As an historian whose metier compels him to study change over time, I am aware that our present arrangements, like those of Ortelius’ lifetime, are not anything more than temporary. Antwerp was by no means the first financial centre in the west. London will by no means be the last. And in this lecture, named after Ortelius, I will try to explore some aspects of the continuous rise and fall of financial centres like Antwerp and London over the last seven centuries, and even to glance back a little earlier to Arras and Genoa.

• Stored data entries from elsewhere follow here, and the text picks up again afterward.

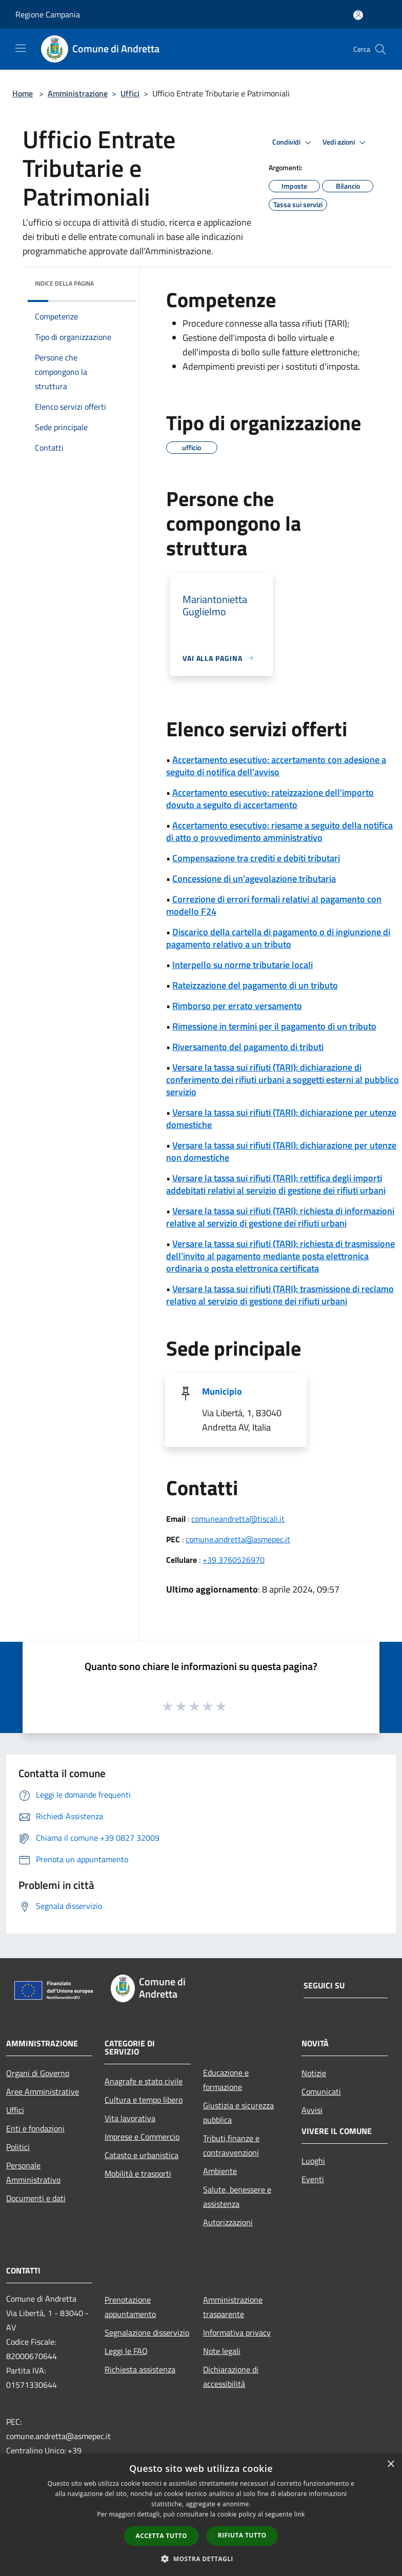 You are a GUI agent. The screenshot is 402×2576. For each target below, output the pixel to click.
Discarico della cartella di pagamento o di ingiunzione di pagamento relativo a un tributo (278, 938)
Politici (18, 2147)
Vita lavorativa (130, 2118)
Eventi (313, 2179)
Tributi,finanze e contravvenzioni (231, 2145)
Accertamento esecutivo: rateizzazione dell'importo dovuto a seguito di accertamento (270, 799)
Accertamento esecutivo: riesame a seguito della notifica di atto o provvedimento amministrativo (279, 831)
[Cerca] (380, 49)
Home (22, 93)
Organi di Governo (37, 2073)
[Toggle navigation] (20, 48)
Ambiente (220, 2171)
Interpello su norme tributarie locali (242, 965)
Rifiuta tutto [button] (242, 2535)
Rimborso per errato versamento (237, 1006)
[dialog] (201, 2514)
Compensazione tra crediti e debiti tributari (256, 858)
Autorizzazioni (228, 2222)
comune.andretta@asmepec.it (238, 1539)
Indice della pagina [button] (64, 283)
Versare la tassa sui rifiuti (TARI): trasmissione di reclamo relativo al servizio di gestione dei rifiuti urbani (280, 1295)
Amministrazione (78, 93)
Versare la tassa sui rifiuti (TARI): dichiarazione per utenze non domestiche (281, 1151)
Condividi (293, 142)
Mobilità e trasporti (138, 2173)
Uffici (129, 93)
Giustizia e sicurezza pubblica (238, 2112)
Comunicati (321, 2091)
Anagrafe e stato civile (144, 2081)
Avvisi (312, 2110)
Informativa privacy (237, 2332)
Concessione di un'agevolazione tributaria (254, 879)
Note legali (221, 2351)
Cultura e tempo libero (144, 2100)
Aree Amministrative (42, 2091)
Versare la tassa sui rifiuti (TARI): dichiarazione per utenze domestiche (281, 1118)
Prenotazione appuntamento (130, 2306)
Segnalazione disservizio (147, 2332)
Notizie (314, 2073)
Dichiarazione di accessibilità (230, 2376)
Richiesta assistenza (140, 2369)
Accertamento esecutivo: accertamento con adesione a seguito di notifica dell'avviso (276, 766)
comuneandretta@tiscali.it (238, 1519)
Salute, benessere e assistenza (237, 2196)
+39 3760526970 (234, 1560)
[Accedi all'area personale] (358, 15)
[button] (201, 2558)
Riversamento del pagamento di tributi (248, 1047)
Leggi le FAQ (126, 2351)
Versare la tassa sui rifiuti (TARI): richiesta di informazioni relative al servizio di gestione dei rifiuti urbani (280, 1217)
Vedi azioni (346, 142)
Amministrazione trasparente (233, 2306)
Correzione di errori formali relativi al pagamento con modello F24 (273, 905)
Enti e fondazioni (35, 2128)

At the beginning of the fourteenth century there were two dominant financial centres in Europe, Florence for southern Europe, and Bruges for northern Europe. Communication between the two was by couriers, who, by the mid-century, were setting out in each direction once a week and took about three weeks to cover the distance. What then gave Florence and Bruges their financial pre-eminence? Both developed as focal points for industry, and as commercial centres, before becoming financial centres. This turns out to have been the normal pattern for seven centuries.